» **TASK OBJECTIVE**: Write out the data exactly as given, dropping every picture.

──────── LISTED ENTRIES

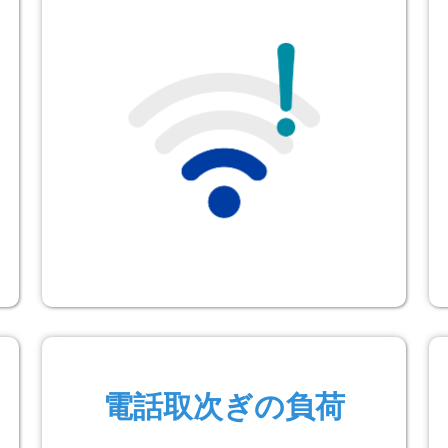
電話取次ぎの負荷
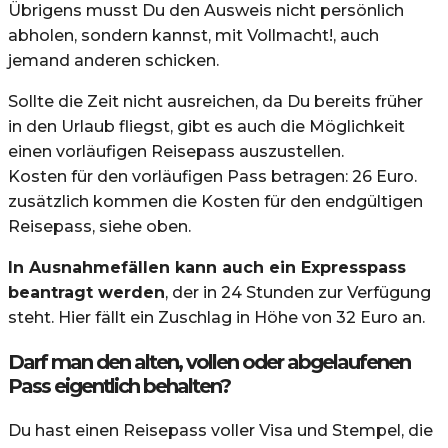
Übrigens musst Du den Ausweis nicht persönlich
abholen, sondern kannst, mit Vollmacht!, auch
jemand anderen schicken.
Sollte die Zeit nicht ausreichen, da Du bereits früher
in den Urlaub fliegst, gibt es auch die Möglichkeit
einen vorläufigen Reisepass auszustellen.
Kosten für den vorläufigen Pass betragen: 26 Euro.
zusätzlich kommen die Kosten für den endgültigen
Reisepass, siehe oben.
In Ausnahmefällen kann auch ein Expresspass
beantragt werden
, der in 24 Stunden zur Verfügung
steht. Hier fällt ein Zuschlag in Höhe von 32 Euro an.
Darf man den alten, vollen oder abgelaufenen
Pass eigentlich behalten?
Du hast einen Reisepass voller Visa und Stempel, die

────────────────

» **EXERCISE RESPONSE**:
電話取次ぎの負荷
Übrigens musst Du den Ausweis nicht persönlich
abholen, sondern kannst, mit Vollmacht!, auch
jemand anderen schicken.
Sollte die Zeit nicht ausreichen, da Du bereits früher
in den Urlaub fliegst, gibt es auch die Möglichkeit
einen vorläufigen Reisepass auszustellen.
Kosten für den vorläufigen Pass betragen: 26 Euro.
zusätzlich kommen die Kosten für den endgültigen
Reisepass, siehe oben.
In Ausnahmefällen kann auch ein Expresspass
beantragt werden
, der in 24 Stunden zur Verfügung
steht. Hier fällt ein Zuschlag in Höhe von 32 Euro an.
Darf man den alten, vollen oder abgelaufenen
Pass eigentlich behalten?
Du hast einen Reisepass voller Visa und Stempel, die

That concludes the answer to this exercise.